Treatments	CAT (U/mg)	GPx (U/mg)	GR (µmol/mg)	SOD (U/mg)
G0	0.097 ± 0.00a	0.64 ± 0.01c	7.2 ± 0.08a	1913.8 ± 18.5a
G1	0.060 ± 0.00b	0.56 ± 0.00d	3.7 ± 0.04c	1352.3 ± 21.7c
G2	0.092 ± 0.00a	0.71 ± 0.01b	7.3 ± 0.09a	1711.8 ± 28.1b
G3	0.091 ± 0.00a	0.81 ± 0.00a	6.1 ± 0.01b	1713.8 ± 15.9b

At the level of 0.05% probability, there is no single letter sharing by means.
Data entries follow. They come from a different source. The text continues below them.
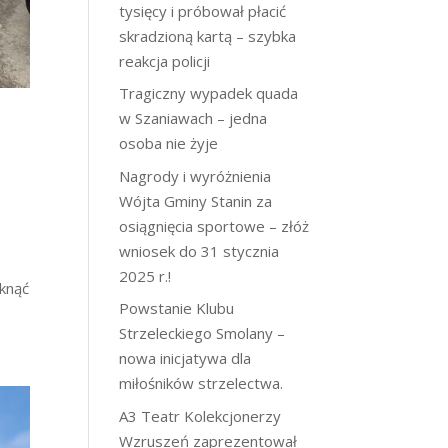
tysięcy i próbował płacić
skradzioną kartą – szybka
reakcja policji
Tragiczny wypadek quada
w Szaniawach – jedna
osoba nie żyje
Nagrody i wyróżnienia
Wójta Gminy Stanin za
osiągnięcia sportowe – złóż
wniosek do 31 stycznia
2025 r.!
iknąć
Powstanie Klubu
Strzeleckiego Smolany –
nowa inicjatywa dla
miłośników strzelectwa.
A3 Teatr Kolekcjonerzy
Wzruszeń zaprezentował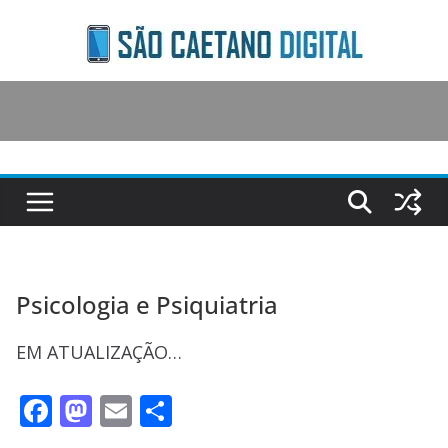
Skip
to
content
Psicologia e Psiquiatria
EM ATUALIZAÇÃO…
F
M
E
S
ac
as
m
h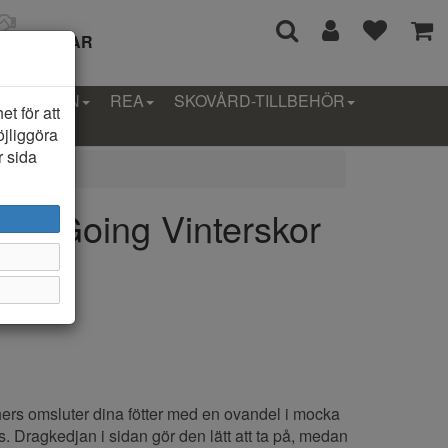
I 14 DAGAR
LLEKTION
REA
SKOVÅRD-TILLBEHÖR
t för att
öjliggöra
r sida
sy Going Vinterskor
ers omsluter dina fötter med en ovandel i mocka
ls. Dragkedjan i sidan gör den lätt att ta på, medan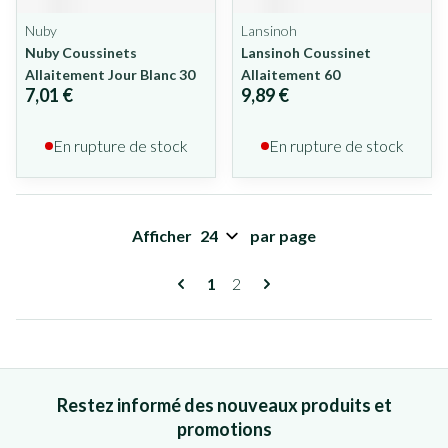
Nuby
Lansinoh
Nuby Coussinets
Lansinoh Coussinet
Allaitement Jour Blanc 30
Allaitement 60
7,01 €
9,89 €
En rupture de stock
En rupture de stock
Afficher
par page
Pages
Vous lisez actuellement la page
Page
1
2
Restez informé des nouveaux produits et
promotions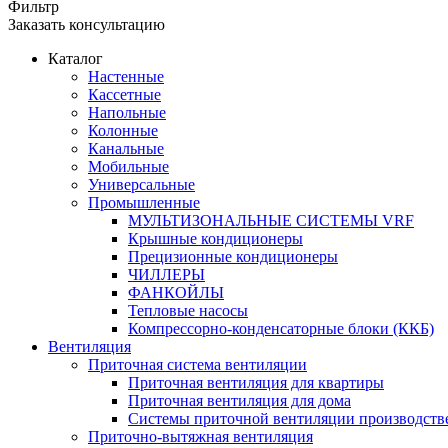
Фильтр
Заказать консультацию
Каталог
Настенные
Кассетные
Напольные
Колонные
Канальные
Мобильные
Универсальные
Промышленные
МУЛЬТИЗОНАЛЬНЫЕ СИСТЕМЫ VRF
Крышные кондиционеры
Прецизионные кондиционеры
ЧИЛЛЕРЫ
ФАНКОЙЛЫ
Тепловые насосы
Компрессорно-конденсаторные блоки (ККБ)
Вентиляция
Приточная система вентиляции
Приточная вентиляция для квартиры
Приточная вентиляция для дома
Системы приточной вентиляции производст
Приточно-вытяжная вентиляция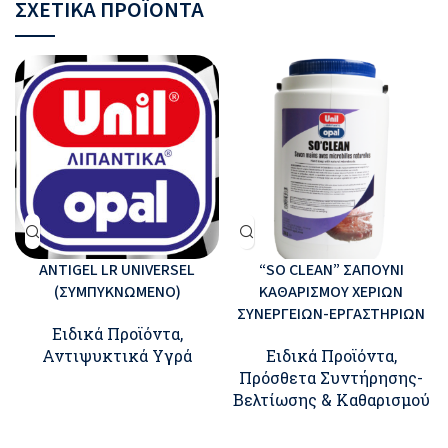
ΣΧΕΤΙΚΆ ΠΡΟΪΌΝΤΑ
ANTIGEL LR UNIVERSEL
“SO CLEAN” ΣΑΠΟΥΝΙ
(ΣΥΜΠΥΚΝΩΜΕΝΟ)
ΚΑΘΑΡΙΣΜΟΥ ΧΕΡΙΩΝ
ΣΥΝΕΡΓΕΙΩΝ-ΕΡΓΑΣΤΗΡΙΩΝ
Ειδικά Προϊόντα
,
Αντιψυκτικά Υγρά
Ειδικά Προϊόντα
,
Πρόσθετα Συντήρησης-
Βελτίωσης & Καθαρισμού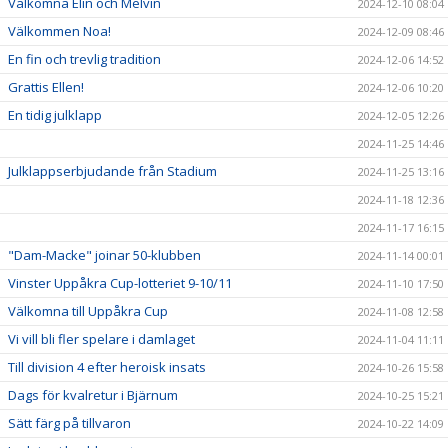
Välkomna Elin och Melvin
2024-12-10 08:04
Välkommen Noa!
2024-12-09 08:46
En fin och trevlig tradition
2024-12-06 14:52
Grattis Ellen!
2024-12-06 10:20
En tidig julklapp
2024-12-05 12:26
2024-11-25 14:46
Julklappserbjudande från Stadium
2024-11-25 13:16
2024-11-18 12:36
2024-11-17 16:15
"Dam-Macke" joinar 50-klubben
2024-11-14 00:01
Vinster Uppåkra Cup-lotteriet 9-10/11
2024-11-10 17:50
Välkomna till Uppåkra Cup
2024-11-08 12:58
Vi vill bli fler spelare i damlaget
2024-11-04 11:11
Till division 4 efter heroisk insats
2024-10-26 15:58
Dags för kvalretur i Bjärnum
2024-10-25 15:21
Sätt färg på tillvaron
2024-10-22 14:09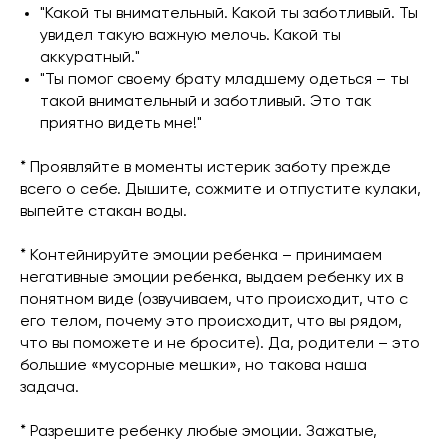
"Какой ты внимательный. Какой ты заботливый. Ты
увидел такую важную мелочь. Какой ты
аккуратный."
"Ты помог своему брату младшему одеться – ты
такой внимательный и заботливый. Это так
приятно видеть мне!"
* Проявляйте в моменты истерик заботу прежде
всего о себе. Дышите, сожмите и отпустите кулаки,
выпейте стакан воды.
* Контейнируйте эмоции ребенка – принимаем
негативные эмоции ребенка, выдаем ребенку их в
понятном виде (озвучиваем, что происходит, что с
его телом, почему это происходит, что вы рядом,
что вы поможете и не бросите). Да, родители – это
большие «мусорные мешки», но такова наша
задача.
* Разрешите ребенку любые эмоции. Зажатые,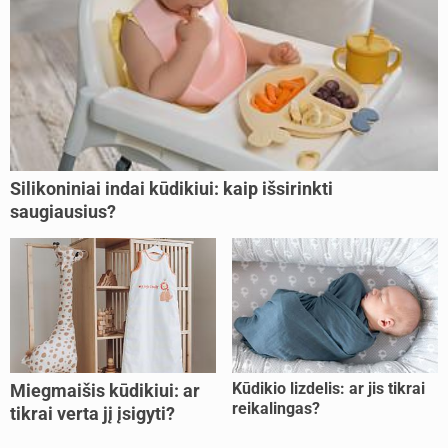
Silikoniniai indai kūdikiui: kaip išsirinkti
saugiausius?
Kūdikio lizdelis: ar jis tikrai
Miegmaišis kūdikiui: ar
reikalingas?
tikrai verta jį įsigyti?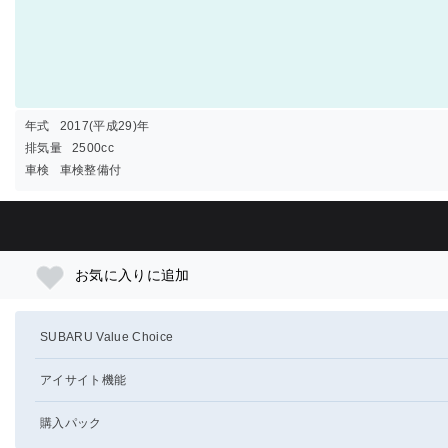
年式
2017(平成29)年
排気量
2500cc
車検
車検整備付
お気に入りに追加
SUBARU Value Choice
アイサイト機能
購入パック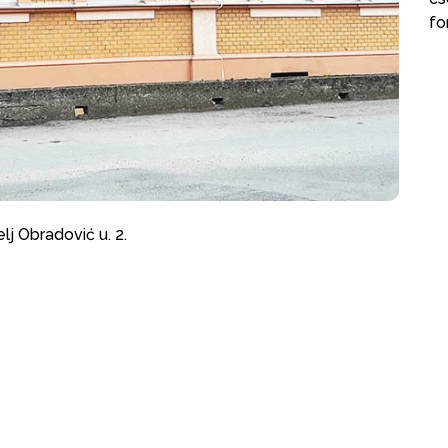
fo
lj Obradović u. 2.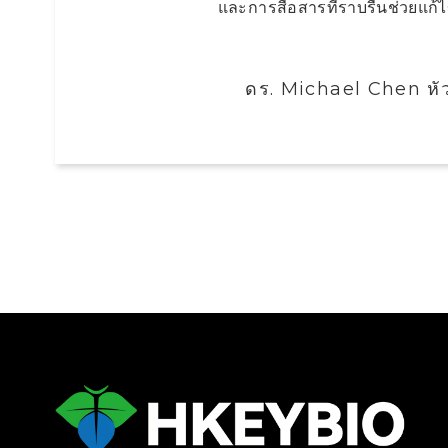
และการสื่อสารที่ราบรื่นช่วยแก
ดร. Michael Chen หัว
The reducing power of curry leaves due to the presence of a cocktail of various phytochemicals and vitamins ultimately scavenges heavy metal toxicity. Increased ROS were reported in previous studies during Hg exposure. Subsequently, ROS attack almost all cell components including membrane lipids and produce lipid peroxidation (LPO). Flora et al. (2008) showed that mercury toxicity produces free radicals mainly in the kidney and liver tissues. They found that the unifying factor in determining toxicity and carcinogenicity for metals is the generation of reactive oxygen and nitrogen species. Mercury‐treated rats demonstrated many oxidative stress markers such as NO and LPO in the kidneys and liver. Therefore, it was suggested that oxidative stress is involved in organ dysfunction due to mercury toxicity. A previous study suggested that mercury exposure increased the level of ROS, which mostly affects cell components such as lipids (Tang et al., 2006). GPx, GR, SOD, and CAT are recognized as the first line of defense against free radical injury (Sumathi et al., 2017). The present study shows that in mercury‐treated rats, the level of antioxidant enzymes was significantly reduced when compared with the control group, which shows that mercury triggers oxidative stress (Figure 2). SOD and GPx expression was downregulated on mercury exposure, suggesting that the accumulation of mercury in biological systems reduced the level of antioxidants.

FIGURE 2

The overall mean effect of curry leaves on mercury‐induced hepatorenal toxicity. Results with different superscripts were significantly different from each other (p > .05). G0: control fed normal diet; G1: introduced 0.4 mg/kg body weight HgCl2; G2: introduced extract of 300 mg/kg body weight curry leaves; G3: mixture of HgCl2 (0.4 mg/kg) + extract of curry leaves (300 mg/kg) + 1% sodium carboxymethyl cellulose

CONCLUSION

After entering the body, heavy metals can penetrate into tissues and cause oxidative damage through ROS. Certain health hazards and pathological conditions arise owing to the dysfunction of biochemical and physiological processes. Exposure to heavy metals such as mercury caused degenerative changes in liver enzymes (ALT, AST, and ALP) and renal biomarkers (urea, bilirubin, and creatinine). Most of the conventional synthetic drugs have adverse side effects; herbal remedies can be safer. Curry leaf extract significantly normalized liver and kidney parameters in the animal model exposed to mercury. The antioxidant level in the kidney and liver was depleted in the group exposed to mercury, whereas antioxidants such as CAT, GR, GPx, and SOD significantly improved in the group exposed to mercury along with curry leaf extract. The result revealed a significant increase in HDL in curry leaf‐treated rats while exhibiting lower levels of triglycerides, LDL, and total cholesterol when compared with the control group. These results suggest that curry leaves are an integral part of food grade remedies for treating, curing, or preventing occupational health hazards caused by heavy metal exposure.

CONFLICT OF INTEREST

The authors do not have any conflict of interest.

ETHICAL APPROVAL

The protocol and procedures employed were ethically reviewed and approved by the Ethical Review Committee (ERC) of the University of Agriculture Faisalabad, Pakistan (letter number: ERC/2020‐069), Quaid‐e‐Azam Medical College Bahawalpur, Pakistan (QMC/BWP/2020‐AH‐20210524), and Department of Food Sciences, University of the Punjab, Quid‐i‐Azam Campus, Lahore, Pakistan (PU‐20J14214).